Allow Alternate Volumes
Specifies whether users can choose a volume other than the boot volume for the install.
After adding an install choice to the distribution project, you associate one or more packages with it. The Installer application installs these packages if the choice is selected in the Custom Install pane when the user clicks Install. Otherwise, these packages are not installed. To associate a package with a choice, drag the package from a Finder window to the choice in the distribution project window, or select the choice in the project and use the Add Package command.
Figure 6-5 shows the definition of the “Levon application” install choice for the Levon product.
The user can choose to install the choice’s package in a location other than Applications on a volume other than the boot volume. This choice is also selected the first time the user sees the customization pane. However, its selection state is tied to the selection state of the “SharedServices framework” choice. If the user deselects the framework choice, the application choice becomes deselected.
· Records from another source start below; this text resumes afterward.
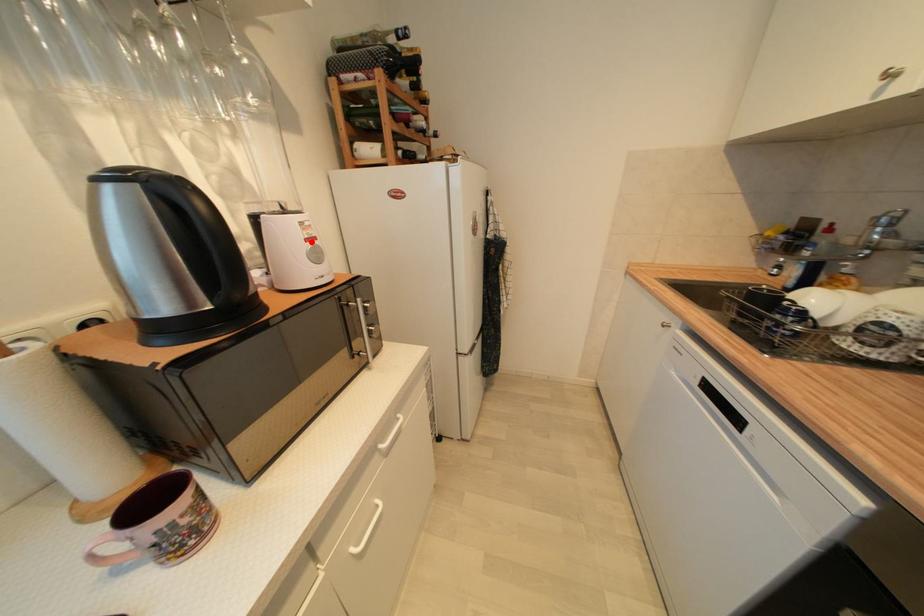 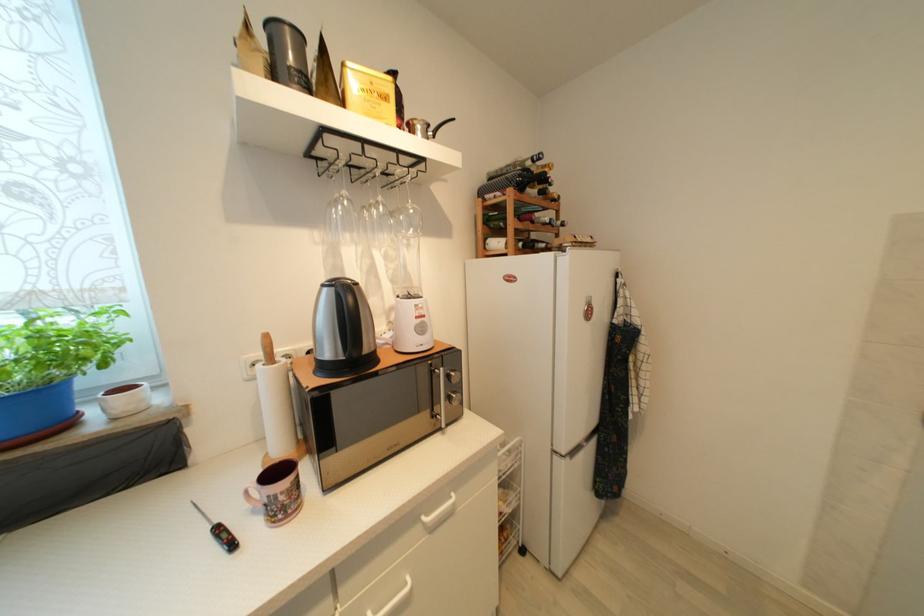 Locate, in the second image, the point that corresponds to the highlighted location in the first image.

(421, 320) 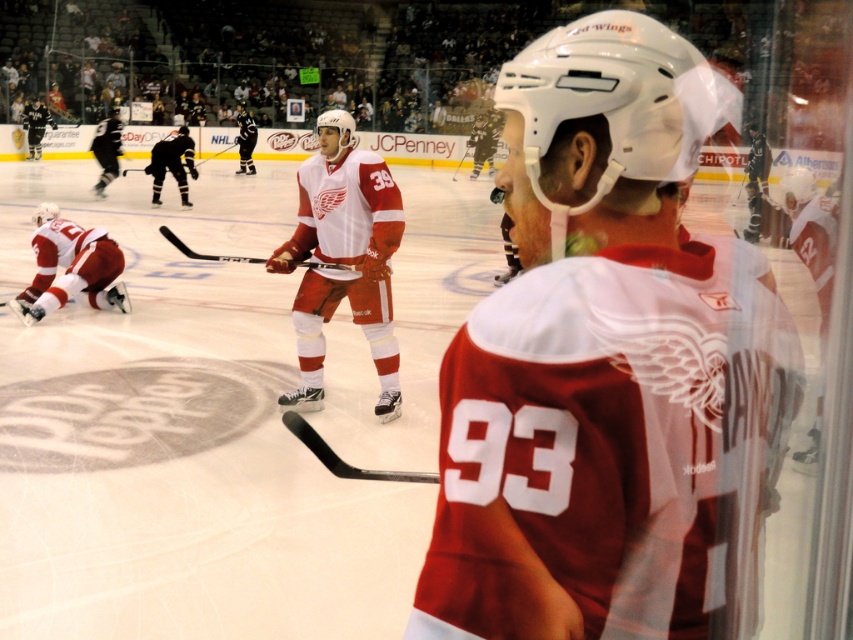 You are a photographer at the hockey game and want to capture both the matte red jersey at center and the matte red jersey at lower left in a single shot. Based on their positions, which jersey should you focus on first to ensure both are in frame?

The matte red jersey at center is positioned on the right side of matte red jersey at lower left, so focusing on the matte red jersey at lower left first will allow the photographer to frame both by adjusting the camera to include the right side as well.

You are a spectator at the hockey game and want to take a photo of the point at coordinates (335, 268). The arena has a rule that spectators must be at least 5 meters away from any point on the ice to avoid obstructing the game. Is your current position compliant with this rule?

You use the expression choices['<choice_identifier>'].<attribute> to access the attributes of other choices. Therefore, the first part of the clause for selected attribute of the “Levon application” choice evaluates to true if the user selects the “SharedServices framework” choice. That is, choices['sharedservices_fwk_choice'].selected evaluates to true. The second part of the clause, my.choice.selected, is needed because Installer—when the user selects or deselects a choice—evaluates the attributes of all install choices except the choice the user changed.
For each of a choice’s packages, you can specify its authentication requirement and postinstall action.
After you’ve configured the install choices, build the distribution package using the PackageMaker Build command.